Marine Le Pen critique les moqueries de Mélenchon sur des noms juifs

Invitée sur RTL, Marine Le Pen a dénoncé les moqueries de Jean-Luc Mélenchon sur les noms de Raphaël Glucksmann et Jeffrey Epstein, les jugeant pires que les propos reprochés à son père. Elle accuse un deux poids deux mesures dans le traitement médiatique et politique entre le Rassemblement national et la gauche. Le Parti socialiste a condamné ces sorties comme antisémites.

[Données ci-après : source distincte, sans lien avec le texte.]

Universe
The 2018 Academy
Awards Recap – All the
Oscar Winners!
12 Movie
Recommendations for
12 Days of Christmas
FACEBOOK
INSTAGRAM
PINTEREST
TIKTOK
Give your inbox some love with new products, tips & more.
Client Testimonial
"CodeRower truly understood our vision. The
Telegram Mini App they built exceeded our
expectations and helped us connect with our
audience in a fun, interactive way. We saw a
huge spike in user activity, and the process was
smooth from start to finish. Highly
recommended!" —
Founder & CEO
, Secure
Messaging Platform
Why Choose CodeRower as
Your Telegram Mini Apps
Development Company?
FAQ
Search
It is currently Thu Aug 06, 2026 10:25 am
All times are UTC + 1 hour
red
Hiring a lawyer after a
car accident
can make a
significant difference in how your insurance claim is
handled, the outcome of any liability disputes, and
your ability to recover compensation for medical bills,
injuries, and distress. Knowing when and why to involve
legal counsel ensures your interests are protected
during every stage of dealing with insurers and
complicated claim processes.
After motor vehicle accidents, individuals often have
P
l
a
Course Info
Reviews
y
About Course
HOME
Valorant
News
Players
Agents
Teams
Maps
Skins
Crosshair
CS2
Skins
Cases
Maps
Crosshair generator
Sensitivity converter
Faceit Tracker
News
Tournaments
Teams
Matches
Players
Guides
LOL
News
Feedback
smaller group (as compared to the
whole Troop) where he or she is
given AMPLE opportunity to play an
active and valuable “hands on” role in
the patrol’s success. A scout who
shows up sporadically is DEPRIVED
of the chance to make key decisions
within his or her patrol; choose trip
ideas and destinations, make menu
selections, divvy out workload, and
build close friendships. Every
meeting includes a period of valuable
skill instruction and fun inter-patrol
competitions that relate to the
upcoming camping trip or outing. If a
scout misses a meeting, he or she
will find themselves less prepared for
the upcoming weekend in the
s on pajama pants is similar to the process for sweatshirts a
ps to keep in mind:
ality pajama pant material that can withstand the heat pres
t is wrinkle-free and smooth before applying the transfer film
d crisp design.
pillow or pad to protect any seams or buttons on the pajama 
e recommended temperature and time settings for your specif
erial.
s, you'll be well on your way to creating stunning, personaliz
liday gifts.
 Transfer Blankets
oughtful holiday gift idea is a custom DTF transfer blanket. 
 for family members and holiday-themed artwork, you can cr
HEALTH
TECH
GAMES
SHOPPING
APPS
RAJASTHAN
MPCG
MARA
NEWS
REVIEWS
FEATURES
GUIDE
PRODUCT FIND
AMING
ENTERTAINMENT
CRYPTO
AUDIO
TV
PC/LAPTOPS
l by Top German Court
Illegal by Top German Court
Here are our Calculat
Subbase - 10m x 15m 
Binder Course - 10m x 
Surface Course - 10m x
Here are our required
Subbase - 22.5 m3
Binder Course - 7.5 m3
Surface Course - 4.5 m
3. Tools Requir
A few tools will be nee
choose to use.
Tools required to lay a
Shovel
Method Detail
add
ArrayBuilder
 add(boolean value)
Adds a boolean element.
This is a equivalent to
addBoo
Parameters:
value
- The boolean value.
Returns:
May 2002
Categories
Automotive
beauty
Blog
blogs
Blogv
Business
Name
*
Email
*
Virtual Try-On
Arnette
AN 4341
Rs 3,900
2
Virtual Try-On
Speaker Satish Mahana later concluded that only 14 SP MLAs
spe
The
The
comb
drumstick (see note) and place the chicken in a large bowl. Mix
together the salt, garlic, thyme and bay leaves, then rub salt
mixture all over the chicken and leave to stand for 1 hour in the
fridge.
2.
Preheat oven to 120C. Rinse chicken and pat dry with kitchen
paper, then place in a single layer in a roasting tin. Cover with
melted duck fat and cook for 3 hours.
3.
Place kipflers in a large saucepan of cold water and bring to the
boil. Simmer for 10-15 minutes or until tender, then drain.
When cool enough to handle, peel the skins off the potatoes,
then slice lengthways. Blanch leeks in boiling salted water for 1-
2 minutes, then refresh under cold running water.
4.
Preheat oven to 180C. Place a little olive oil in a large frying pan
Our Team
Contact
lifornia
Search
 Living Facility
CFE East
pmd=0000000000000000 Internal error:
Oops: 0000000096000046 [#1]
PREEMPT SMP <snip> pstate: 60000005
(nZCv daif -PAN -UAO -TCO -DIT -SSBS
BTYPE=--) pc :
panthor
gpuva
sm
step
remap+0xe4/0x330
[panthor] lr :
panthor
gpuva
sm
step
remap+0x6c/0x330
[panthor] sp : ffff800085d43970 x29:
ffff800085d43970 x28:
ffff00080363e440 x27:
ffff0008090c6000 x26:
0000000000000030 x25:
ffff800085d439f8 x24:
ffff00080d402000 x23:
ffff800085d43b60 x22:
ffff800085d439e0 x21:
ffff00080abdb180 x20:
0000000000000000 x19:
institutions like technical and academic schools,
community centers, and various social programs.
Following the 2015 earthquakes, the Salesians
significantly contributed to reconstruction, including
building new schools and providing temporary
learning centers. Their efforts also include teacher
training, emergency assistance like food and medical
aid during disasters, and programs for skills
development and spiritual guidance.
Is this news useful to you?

Le 4 mars 2026, lors d'une interview sur RTL, Marine Le Pen, chef de file des députés RN, a vivement critiqué Jean-Luc Mélenchon pour ses moqueries sur la prononciation des noms «Epstein» et «Glucksmann» lors de meetings. Selon elle, ces comportements sont «bien pires que ce qui a pu être reproché» à son père, Jean-Marie Le Pen, connu pour des dérapages comme le «détail de l’Histoire» sur la Shoah ou le jeu de mots «Durafour crématoire». Le Pen a qualifié les actions de Mélenchon de «provocation électoraliste qui vise à manier l’antisémitisme pour essayer de mobiliser l’électorat antisémite».

Ces critiques interviennent après un communiqué du bureau national du PS, publié le mardi précédent, qui reproche à Mélenchon des «caricatures complotistes et propos antisémites». Raphaël Glucksmann, eurodéputé social-démocrate et cible des moqueries, a réagi en qualifiant Mélenchon de «Jean-Marie Le Pen de notre époque», un «mélange de trublion et de clown jouant avec les pires codes de l’extrême droite française et de l’antisémitisme». Mélenchon s'est excusé peu après, se disant «désolé» d'avoir blessé Glucksmann, essayiste d’origine juive ashkénaze.

Marine Le Pen dénonce un traitement inégal : «Si quelqu’un du RN avait dit ce qu’a dit Jean-Luc Mélenchon, ça aurait fait la une des journaux télévisés, des journaux papier, ça aurait engendré des manifestations dans la rue. Là, ce n’est pas le cas, parce que c’est quand même un mec de gauche». Elle suit la ligne de Jordan Bardella, plaidant pour un «cordon sanitaire» autour de La France insoumise, notamment après l’implication présumée de membres de LFI dans la mort de Quentin Deranque. Ce contexte rappelle les désistements massifs de 2024 contre le RN lors des législatives.